Former Centerfold Sen. Scott Brown (R-Where do I live?) can't even answer why he should be elected!

Sen. Scott Brown (R-Airhead)
Republican air-head and empty suit Scott Brown has said some pretty stupid things in his public career. Read Steve Benen's account of the sheer stupidity of Brown when asked even simple questions like 'why should the voters of New Hampshire vote for him?'. From MSNBC.com:

Up until yesterday, my favorite quote from former Sen. Scott Brown (R-Mass.) came in 2010, a few months into his brief tenure on Capitol Hill. Lawmakers were tackling Wall Street reform and the Republican said he wasn’t entirely comfortable with financial regulatory reform because it would add “an extra layer of regulation” to the industry. He was apparently unaware of the fact that an extra layer of regulation was the point of the legislation.
 
Asked what kind of changes he’d like to see to the proposal, Brown, reinforcing fears that he just didn’t know what he was doing, went on tell a Capitol Hill reporter, “Well, what areas do you think should be fixed? I mean, you know, tell me.”
 
That was my favorite Scott Brown. Yesterday, however, the former Massachusetts senator, now running in New Hampshire, delivered an even more striking classic.
“Do I have the best credentials? Probably not. ‘Cause, you know, whatever. But I have long and strong ties to this state,” he told The Associated Press. (My emphasis)

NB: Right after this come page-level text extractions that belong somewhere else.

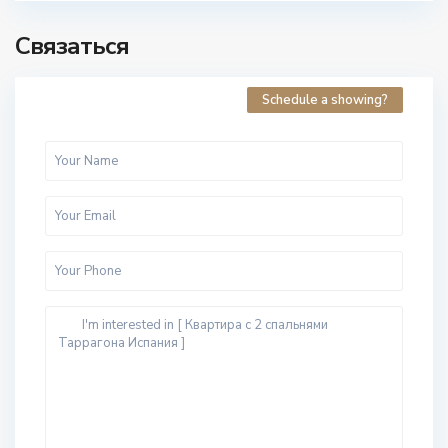
Связаться
Schedule a showing?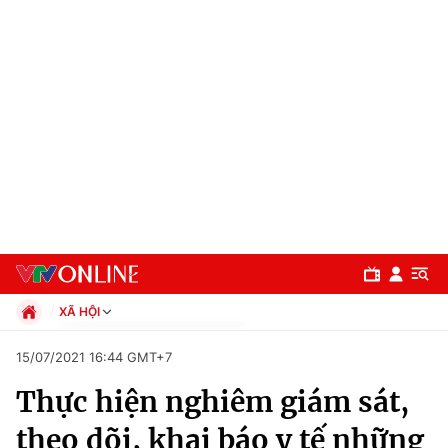
XÃ HỘI
Chính trị
15/07/2021 16:44 GMT+7
Xã hội
Thực hiện nghiêm giám sát,
Pháp luật
Chuyên mục
Kinh tế
theo dõi, khai báo y tế những
Thể thao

It’s not every day that a Senate candidate questions his own qualifications for the office, on the record, responding to a question he knows is coming.
 
Nate Silver appeared on a Sunday show the other day and was asked about the Senate race in the Granite State. He said Scott Brown’s odds of success are “a little overhyped,” which seems like a fair assessment.
 
Oddly enough, this wasn’t the only strange thing Brown said about his candidacy recently.
 
Last week, Sen. Jeanne Shaheen (D-N.H.) presented Brown with a bipartisan opportunity: both campaigns, she suggested, should sign a “People’s Pledge,” intended to limit outside spending. By all appearances, Shaheen was hopeful that Brown would agree – after all, when he ran for re-election in Massachusetts, the “People’s Pledge” was not only effective, it was also his idea.
 
But in New Hampshire, Brown immediately rejected Shaheen’s offer out of hand, calling the offer “hypocritical.” Why? Because as he sees it, Shaheen allies have already run some negative ads against him, which he thinks means the “horse has kind of left the barn.”
 
Dave Weigel noted the problem with the argument.

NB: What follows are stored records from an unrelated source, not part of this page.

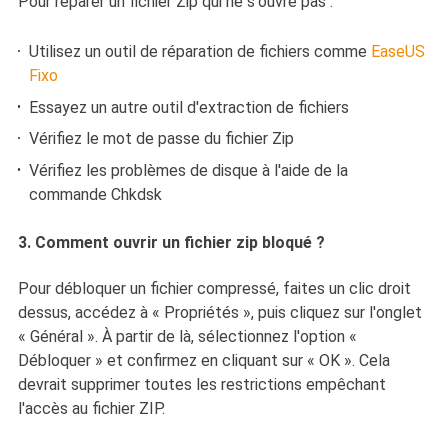
Pour réparer un fichier Zip qui ne s'ouvre pas :
Utilisez un outil de réparation de fichiers comme
EaseUS
Fixo
Essayez un autre outil d'extraction de fichiers
Vérifiez le mot de passe du fichier Zip
Vérifiez les problèmes de disque à l'aide de la
commande Chkdsk
3. Comment ouvrir un fichier zip bloqué ?
Pour débloquer un fichier compressé, faites un clic droit
dessus, accédez à « Propriétés », puis cliquez sur l'onglet
« Général ». À partir de là, sélectionnez l'option «
Débloquer » et confirmez en cliquant sur « OK ». Cela
devrait supprimer toutes les restrictions empêchant
l'accès au fichier ZIP.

This is lame stuff that ignores how the first pledge came about. It happened after Brown allies spent months attacking Warren with TV ads. On Nov. 9, 2011, Crossroads GPS went up with a TV ad ripping Warren for saying she’d provided the “intellectual foundation” for Occupy Wall Street.
 
One month later, Crossroads GPS went back on the air to attack Warren for her TARP oversight. Yes, after attacking her osmotic endorsement of #Occupy, they said she was too close to Wall Street. It’s politics, don’t think too hard about it.
 
It was only at the end of January, two months after Karl Rove’s group had splattered Warren with its contradictory messages, that both candidates signed the pledge. Nobody claimed that the “horse was out of the barn.” That was the point – it was early and the horse could easily be led back into the barn.
Does Brown’s rhetoric make any sense at all? Probably not. ‘Cause, you know, whatever.